> **Problem statement**:
Retype each line of the data below exactly, beginning with the first and ending with the one that contains "Administrateur". Pictures do not belong in the copy.
········
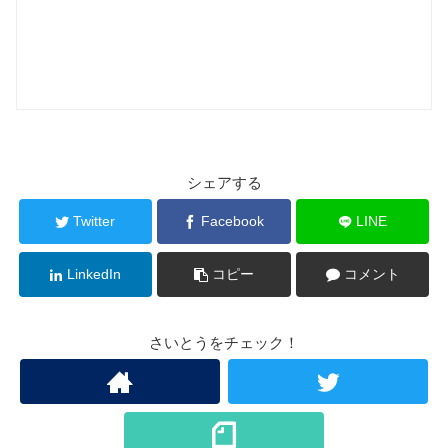
シェアする
Twitter
Facebook
LINE
LinkedIn
コピー
コメント
さいとうをチェック！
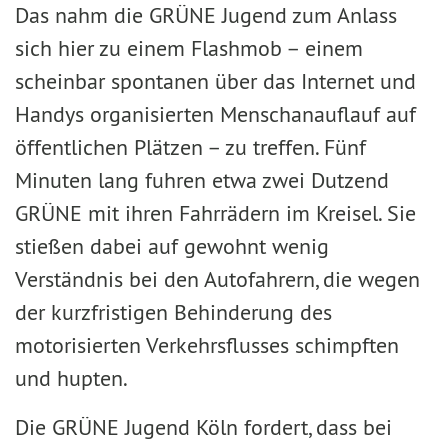
Das nahm die GRÜNE Jugend zum Anlass
sich hier zu einem Flashmob – einem
scheinbar spontanen über das Internet und
Handys organisierten Menschanauflauf auf
öffentlichen Plätzen – zu treffen. Fünf
Minuten lang fuhren etwa zwei Dutzend
GRÜNE mit ihren Fahrrädern im Kreisel. Sie
stießen dabei auf gewohnt wenig
Verständnis bei den Autofahrern, die wegen
der kurzfristigen Behinderung des
motorisierten Verkehrsflusses schimpften
und hupten.
Die GRÜNE Jugend Köln fordert, dass bei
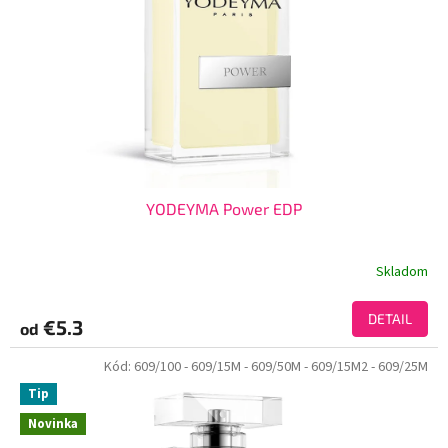
YODEYMA Power EDP
Skladom
DETAIL
€5.3
od
Kód:
609/100
- 609/15M
- 609/50M
- 609/15M2
- 609/25M
Tip
Novinka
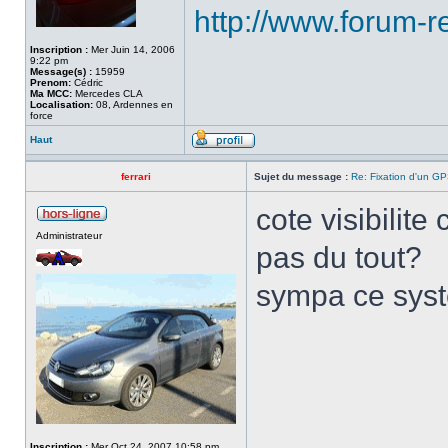
http://www.forum-r
Inscription :
Mer Juin 14, 2006
9:22 pm
Message(s) :
15959
Prenom:
Cédric
Ma MCC:
Mercedes CLA
Localisation:
08, Ardennes en
force
Haut
ferrari
Sujet du message :
Re: Fixation d'un G
cote visibilite
Administrateur
pas du tout?
sympa ce sys
Inscription :
Mer Oct 24, 2007 10:58 pm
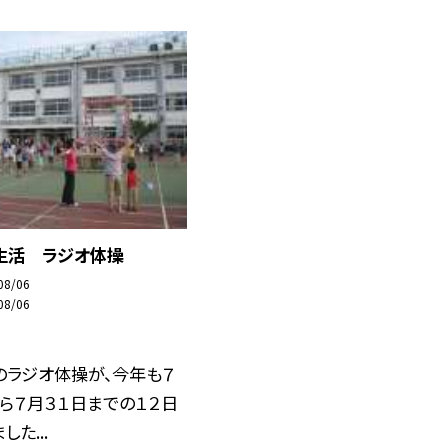
生活 ラジオ体操
08/06
08/06
のラジオ体操が、今年も７
ら７月３１日までの１２日
た...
········
> **Answer section**:
シェアする
Twitter
Facebook
LINE
LinkedIn
コピー
コメント
さいとうをチェック！
Das nahm die GRÜNE Jugend zum Anlass
sich hier zu einem Flashmob – einem
scheinbar spontanen über das Internet und
Handys organisierten Menschanauflauf auf
öffentlichen Plätzen – zu treffen. Fünf
Minuten lang fuhren etwa zwei Dutzend
GRÜNE mit ihren Fahrrädern im Kreisel. Sie
stießen dabei auf gewohnt wenig
Verständnis bei den Autofahrern, die wegen
der kurzfristigen Behinderung des
motorisierten Verkehrsflusses schimpften
und hupten.
Die GRÜNE Jugend Köln fordert, dass bei
YODEYMA Power EDP
Skladom
DETAIL
€5.3
od
Kód:
609/100
- 609/15M
- 609/50M
- 609/15M2
- 609/25M
Tip
Novinka
http://www.forum-r
Inscription :
Mer Juin 14, 2006
9:22 pm
Message(s) :
15959
Prenom:
Cédric
Ma MCC:
Mercedes CLA
Localisation:
08, Ardennes en
force
Haut
ferrari
Sujet du message :
Re: Fixation d'un G
cote visibilite
Administrateur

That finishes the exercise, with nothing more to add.